Globale Ausmaße hat auch sein Materiallager im Keller, eine schier uferlose Sammlung von Utensilien - darunter Wachs, Haarspray (um brüchige Teile zu stabilisieren), bunte Borten, Stoffe, altes Holz und Wurzelstrünke - die er auch mal selber auf seinem Buckel aus den Bergen ins Tal schleppt -, Drähte, Papier und vieles mehr. Alle Gerätschaften, die in einen Stadel gehören, bastelt er selbst: Sensen, Mistgabeln, Schlitten, Hirtenfeuer.

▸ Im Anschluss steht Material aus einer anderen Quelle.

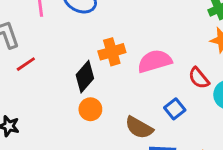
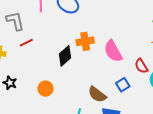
pink semicircle: (155, 61) -> (113, 51), turned -110
orange circle: (90, 109) -> (46, 89), moved

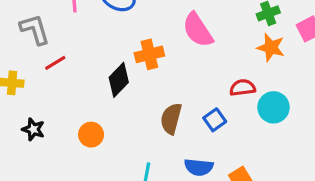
pink semicircle: (113, 51) -> (198, 30), moved
red semicircle: (141, 66) -> (242, 88), turned 119
brown semicircle: (97, 94) -> (171, 119), moved, turned 72

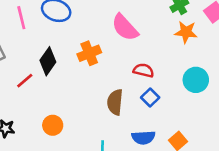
red line: (55, 63) -> (25, 81), moved
black diamond: (119, 80) -> (48, 61), moved
red semicircle: (242, 88) -> (144, 70), moved, turned 30

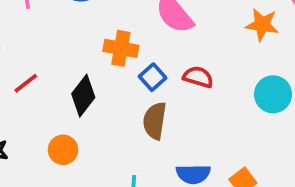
orange cross: (89, 53) -> (121, 48), turned 30
black diamond: (48, 61) -> (83, 96), moved
blue square: (150, 97) -> (153, 77), moved

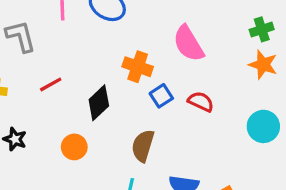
brown semicircle: (155, 121) -> (143, 146), moved

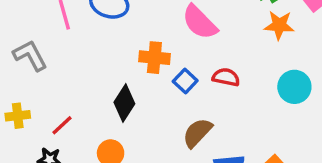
red line: (51, 84) -> (62, 125), moved
brown semicircle: (143, 146) -> (197, 133), moved, turned 40

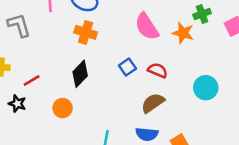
orange star: (279, 25) -> (183, 33), moved
orange cross: (154, 58) -> (86, 32), moved
brown semicircle: (197, 133) -> (153, 103), moved

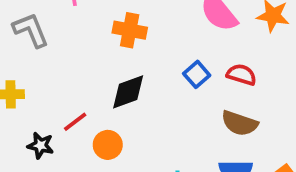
black diamond: (80, 74) -> (128, 92), turned 32
red line: (32, 81) -> (75, 122), moved
brown semicircle: (153, 103) -> (240, 123), turned -120

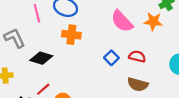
black diamond: (128, 92) -> (41, 58), moved, turned 40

Ist der Stall bezugsfertig, setzt Kisters - natürlich mit Einwilligung der Besitzer - alle Beteiligten in Szene, achtet aber darauf, dass alles seine biblische Ordnung hat. So hat er einmal bei einem Gespräch einen Geschäftsmann darauf hingewiesen, dass Ochs und Esel, die in keiner Krippe fehlen, im Neuen Testament streng genommen gar nicht erwähnt werden. Woraufhin der Mann den Ochsen kurzerhand auf den Heuboden im ersten Stock der Krippe verbannte. Der Esel jedoch, der genießt Bleiberecht, Bibel hin, Bibel her. Schließlich hat der Graue die hochschwangere Maria nach Bethlehem und später nach Ägypten getragen. Aber ein Ochs auf dem Heuboden? So etwas gibt es wohl nur in der Heiligen Nacht.